Northstar Mining Museum
If you are a hardware buff, this is the museum for you. Indoors and out is a restored and preserved collection of mining paraphanalia from steam engines to picks and shovels. Headframes, skipjacks (20 man!), Pelton Wheels (the biggest pelton wheel ever made, by gum!) and if you don't know what they are, or what they were used for, it's about time you found out.
Water, after traveling miles along canals and aquaducts reached a pipe called a Penstock. The Penstock for this water cannon (called a Monitor) was 14" in diameter and one mile long. By the time the water reached the 14" nozzle it was moving 5,835 gallons per minute. The water shot out with sufficient force to wash away whole mountains of dirt. The water and dirt was washed across riffles in a sluice box (a wooden channel). The heavy gold settled to the bottom because it is heavier than the other sand and gravel. When the monitors fell silent, the miners would clean the sluice box and recover the gold. Unfortunately all the remaining debris was washed into the streams and rivers. Downstream farms, ranches, even towns were covered in mud and silt. This is why hydraulic mining was eventually outlawed.

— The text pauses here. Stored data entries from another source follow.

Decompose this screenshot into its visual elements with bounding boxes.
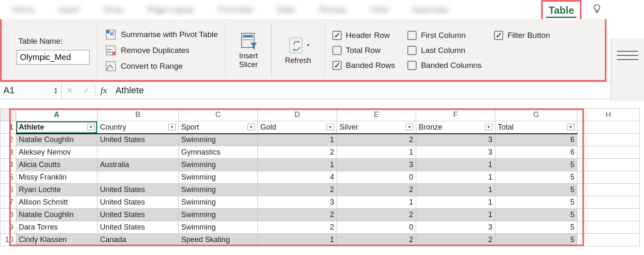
table-header-cell[interactable]: Total▼ [495, 121, 577, 134]
cell[interactable]: Ryan Lochte [16, 184, 97, 196]
cell[interactable]: Swimming [179, 221, 258, 234]
column-header-G[interactable]: G [495, 109, 577, 121]
summarise-pivot-button[interactable]: Summarise with Pivot Table [105, 27, 218, 42]
select-all-corner[interactable] [0, 109, 16, 121]
cell[interactable]: 2 [416, 234, 495, 246]
cell[interactable]: Swimming [179, 134, 258, 146]
cell[interactable]: Allison Schmitt [16, 196, 97, 209]
row-header-1[interactable]: 1 [0, 121, 16, 134]
cell[interactable]: 2 [258, 209, 337, 221]
cell[interactable]: 2 [337, 134, 416, 146]
cell[interactable]: 6 [495, 134, 577, 146]
formula-cancel-button[interactable]: ✕ [62, 85, 78, 95]
cell[interactable]: Speed Skating [179, 234, 258, 246]
cell[interactable]: 2 [337, 209, 416, 221]
insert-slicer-button[interactable]: Insert Slicer [233, 32, 264, 69]
filter-dropdown-icon[interactable]: ▼ [567, 124, 574, 130]
row-header-2[interactable]: 2 [0, 134, 16, 146]
cell[interactable] [577, 159, 640, 171]
row-header-5[interactable]: 5 [0, 171, 16, 184]
row-header-6[interactable]: 6 [0, 184, 16, 196]
filter-dropdown-icon[interactable]: ▼ [87, 124, 95, 130]
cell[interactable]: 4 [258, 171, 337, 184]
cell[interactable]: United States [97, 209, 179, 221]
cell[interactable] [577, 196, 640, 209]
name-box-spinner-icon[interactable]: ▲▼ [54, 87, 58, 94]
banded-columns-checkbox[interactable]: Banded Columns [407, 61, 482, 70]
cell[interactable]: United States [97, 221, 179, 234]
table-header-cell[interactable]: Bronze▼ [416, 121, 495, 134]
row-header-10[interactable]: 10 [0, 234, 16, 246]
cell[interactable]: 1 [416, 196, 495, 209]
cell[interactable]: 5 [495, 171, 577, 184]
cell[interactable] [577, 234, 640, 246]
cell[interactable]: 2 [258, 184, 337, 196]
cell[interactable]: Alicia Coutts [16, 159, 97, 171]
filter-dropdown-icon[interactable]: ▼ [485, 124, 492, 130]
table-name-input[interactable] [17, 50, 90, 65]
row-header-9[interactable]: 9 [0, 221, 16, 234]
row-header-7[interactable]: 7 [0, 196, 16, 209]
cell[interactable]: Australia [97, 159, 179, 171]
cell[interactable]: Aleksey Nemov [16, 146, 97, 159]
cell[interactable]: 1 [416, 159, 495, 171]
cell[interactable]: 3 [337, 159, 416, 171]
refresh-button[interactable]: ▾ Refresh [279, 36, 317, 65]
cell[interactable]: 6 [495, 146, 577, 159]
cell[interactable]: Swimming [179, 184, 258, 196]
cell[interactable]: 5 [495, 159, 577, 171]
table-header-cell[interactable]: Gold▼ [258, 121, 337, 134]
cell[interactable]: 1 [416, 184, 495, 196]
cell[interactable]: United States [97, 134, 179, 146]
cell[interactable]: Swimming [179, 159, 258, 171]
total-row-checkbox[interactable]: Total Row [332, 46, 395, 55]
cell[interactable]: 2 [258, 146, 337, 159]
cell[interactable] [577, 134, 640, 146]
convert-to-range-button[interactable]: Convert to Range [105, 58, 218, 74]
cell[interactable]: Canada [97, 234, 179, 246]
cell[interactable]: United States [97, 184, 179, 196]
cell[interactable]: Swimming [179, 196, 258, 209]
fx-icon[interactable]: fx [95, 85, 112, 96]
cell[interactable]: 0 [337, 221, 416, 234]
cell[interactable]: United States [97, 196, 179, 209]
column-header-E[interactable]: E [337, 109, 416, 121]
cell[interactable] [97, 171, 179, 184]
cell[interactable] [577, 209, 640, 221]
cell[interactable]: 1 [258, 134, 337, 146]
tell-me-icon[interactable] [592, 3, 602, 17]
cell[interactable]: 5 [495, 209, 577, 221]
cell[interactable]: 5 [495, 221, 577, 234]
cell[interactable]: 1 [416, 171, 495, 184]
filter-button-checkbox[interactable]: Filter Button [494, 31, 550, 40]
filter-dropdown-icon[interactable]: ▼ [406, 124, 413, 130]
column-header-C[interactable]: C [179, 109, 258, 121]
first-column-checkbox[interactable]: First Column [407, 31, 482, 40]
formula-confirm-button[interactable]: ✓ [78, 85, 95, 95]
column-header-D[interactable]: D [258, 109, 337, 121]
spreadsheet-grid[interactable]: ABCDEFGH1Athlete▼Country▼Sport▼Gold▼Silv… [0, 108, 640, 246]
remove-duplicates-button[interactable]: Remove Duplicates [105, 42, 218, 58]
cell[interactable] [577, 221, 640, 234]
tab-table[interactable]: Table [541, 0, 582, 19]
cell[interactable]: 3 [258, 196, 337, 209]
row-header-4[interactable]: 4 [0, 159, 16, 171]
cell[interactable]: Missy Franklin [16, 171, 97, 184]
header-row-checkbox[interactable]: Header Row [332, 31, 395, 40]
name-box[interactable]: A1 ▲▼ [0, 82, 62, 99]
cell[interactable]: 1 [337, 146, 416, 159]
cell[interactable]: 5 [495, 184, 577, 196]
formula-input[interactable]: Athlete [112, 85, 644, 96]
cell[interactable]: 5 [495, 234, 577, 246]
cell[interactable]: 0 [337, 171, 416, 184]
banded-rows-checkbox[interactable]: Banded Rows [332, 61, 395, 70]
filter-dropdown-icon[interactable]: ▼ [327, 124, 334, 130]
column-header-F[interactable]: F [416, 109, 495, 121]
cell[interactable]: 1 [337, 196, 416, 209]
row-header-8[interactable]: 8 [0, 209, 16, 221]
cell[interactable]: 1 [416, 209, 495, 221]
cell[interactable]: Swimming [179, 209, 258, 221]
cell[interactable] [577, 146, 640, 159]
cell[interactable]: Swimming [179, 171, 258, 184]
cell[interactable]: 3 [416, 134, 495, 146]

Ore cars were used in hard rock mining to carry the ore laden rock from deep in the mines. Fans of Indiana Jones, and Scooby Doo might fantasize about riding in these cars, but the miners usually rode in specialty cars called skipjacks, that took them down into the mine each day. These and many other pieces of equipment, photos, memorabilia, and a nice place to picnic overlooking Wolf Creek await you at the North Star Mining Museum in Grass Valley.